Mais le plus dérangeant fut ce qui trônait entre l’autel et le vitrail. Tel un Jésus Christ moderne les restes d’un corps cybernétique flottaient grâce à un faible puits de gravité. Même s’il n’en restait pas grand chose, on pouvait deviner qu’à l’origine le corps était celui d’une femme. Ses restes ne se résumaient pour ainsi dire qu’à la tête et une partie du tronc. Elle n’avait plus ni jambes, ni bras. Son tronc s’arrêtait pour ainsi dire à sa cage thoracique si ce n’est les vestiges de sa colonne vertébrale qui pendaient. A voir ces os de métal, on aurait pu douter un instant qu’il s’agissait encore d’une humaine. Mais les poumons et le cœur organiques que l’on pouvait distinguer entre les côtes métalliques et les quelques fibres musculaires carbonées restantes indiquaient qu’il s’agissait bien d’un être humain et non d’un drone à l’instar d’Isaac. De ses pectoraux, un seul sein subsistait encore, toujours recouvert de sa peau synthétique imitant à la perfection la peau humaine. Son autre sein avait subi une ablation que l’on pouvait imaginer brutale à la vue des fibres déchirées. Ses clavicules étaient à nu comme à peu près tout le reste de son squelette jusqu’au crâne, lequel était également métallique avec une dentition d’émail parfaitement reconstituée. Son visage ne subsistait que par la présence d’une parcelle de peau synthétique allant de sa pommette droite au sommet de la partie droite de son os frontal. Cette peau s’étendait également sur son os temporal et un reliquat d’oreille subsistait toujours. Sa paupière était fermée, un peu comme si la cyborg s’était résignée à sa future mort lorsque c’était arrivé. La cyborg ne possédait plus que quelques mèches d’une chevelure blanche, quasiment argentée.
A ces restes, plusieurs câbles avaient été branchés dans l’espoir de les alimenter et de réactiver la cyborg.

En contemplant ce sinistre spectacle et comprenant de qui il s’agissait, Mia ne put s’empêcher de mettre une main sur sa bouche et d’éprouver une grande tristesse. C’était la Déesse mécanique, ou du moins ce qu’il en restait. Comment son corps avait-il bien pu être réduit à ça ? Quelle folie l’avait désossée ? Depuis son arrivée à Isola, Mia avait l’impression que tout ce en quoi elle croyait n’était que mensonges et duperies.

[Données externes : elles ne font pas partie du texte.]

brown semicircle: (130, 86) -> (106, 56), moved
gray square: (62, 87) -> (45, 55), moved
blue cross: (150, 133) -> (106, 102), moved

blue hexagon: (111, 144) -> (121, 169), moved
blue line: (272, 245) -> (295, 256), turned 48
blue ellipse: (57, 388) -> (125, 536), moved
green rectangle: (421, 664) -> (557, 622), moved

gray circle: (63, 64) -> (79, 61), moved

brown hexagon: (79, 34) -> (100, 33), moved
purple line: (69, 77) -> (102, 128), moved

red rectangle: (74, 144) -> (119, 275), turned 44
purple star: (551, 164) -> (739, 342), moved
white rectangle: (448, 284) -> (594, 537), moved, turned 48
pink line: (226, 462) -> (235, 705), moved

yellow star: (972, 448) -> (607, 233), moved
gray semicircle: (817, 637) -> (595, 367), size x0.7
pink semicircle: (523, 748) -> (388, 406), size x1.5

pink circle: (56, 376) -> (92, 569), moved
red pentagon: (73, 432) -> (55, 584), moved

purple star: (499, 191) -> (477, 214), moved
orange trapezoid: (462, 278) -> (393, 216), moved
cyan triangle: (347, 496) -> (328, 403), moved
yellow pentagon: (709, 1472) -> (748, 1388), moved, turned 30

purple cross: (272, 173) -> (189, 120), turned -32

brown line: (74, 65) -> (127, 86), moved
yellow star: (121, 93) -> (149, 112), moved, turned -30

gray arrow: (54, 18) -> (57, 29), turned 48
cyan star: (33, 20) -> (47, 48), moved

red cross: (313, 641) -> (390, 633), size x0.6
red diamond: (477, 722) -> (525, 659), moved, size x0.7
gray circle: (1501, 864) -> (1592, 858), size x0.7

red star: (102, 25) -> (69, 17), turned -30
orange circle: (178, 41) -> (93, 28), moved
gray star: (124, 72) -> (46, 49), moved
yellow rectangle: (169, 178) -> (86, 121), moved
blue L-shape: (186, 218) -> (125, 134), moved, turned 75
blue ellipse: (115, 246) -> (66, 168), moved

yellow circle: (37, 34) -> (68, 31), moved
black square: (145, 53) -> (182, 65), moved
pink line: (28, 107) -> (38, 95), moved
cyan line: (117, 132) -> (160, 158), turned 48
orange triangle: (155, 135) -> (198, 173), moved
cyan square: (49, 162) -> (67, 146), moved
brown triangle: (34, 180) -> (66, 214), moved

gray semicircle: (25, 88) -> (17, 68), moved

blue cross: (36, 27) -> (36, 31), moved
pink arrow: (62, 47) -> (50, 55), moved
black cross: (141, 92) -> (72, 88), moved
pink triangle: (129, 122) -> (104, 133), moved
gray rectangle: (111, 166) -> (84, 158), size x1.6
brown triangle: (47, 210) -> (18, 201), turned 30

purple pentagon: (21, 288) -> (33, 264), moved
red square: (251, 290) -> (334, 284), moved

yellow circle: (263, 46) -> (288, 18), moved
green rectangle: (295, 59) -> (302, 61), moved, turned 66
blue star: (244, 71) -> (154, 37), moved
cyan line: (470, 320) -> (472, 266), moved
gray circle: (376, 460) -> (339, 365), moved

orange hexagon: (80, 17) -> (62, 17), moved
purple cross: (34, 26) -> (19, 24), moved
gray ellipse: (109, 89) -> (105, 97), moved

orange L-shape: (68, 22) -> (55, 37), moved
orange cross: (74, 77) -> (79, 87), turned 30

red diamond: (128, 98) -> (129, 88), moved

« - Je ... Je veux partir d’ici ! » proclama-t-elle.

« - Mia ... »

« - Laissa-la, Isaac. Un garde l’attend à l’extérieur de l’église pour la conduire dans ses appartements ».

« - Vous comptiez la garder parmi vous depuis le début ? »

« - Oui, nous acceptons tout le monde, qu’il soit augmenté ou non ».

Isaac conserva le silence un instant et observa les restes de ce que tout le monde adorait sous le nom de Déesse mécanique. Heureusement pour lui, personne ici ne le considérait comme son fils. Dans le cas contraire il aurait pu craindre pour sa propre intégrité. Craindre ? Ce n’était pas la première fois qu’il semblait ressentir un tel sentiment. Mais à quelle autre occasion l’avait-il ressenti ? Isaac ne se souvenait pas avec précision des circonstances dans lesquelles il s’était verrouillé à son arrivée à Chicago, la faute à Carnifex qui avait effacé ce court instant où il avait interagi avec lui pour la première fois. Mais peu importe, ce qui occupait son esprit était cette "Déesse".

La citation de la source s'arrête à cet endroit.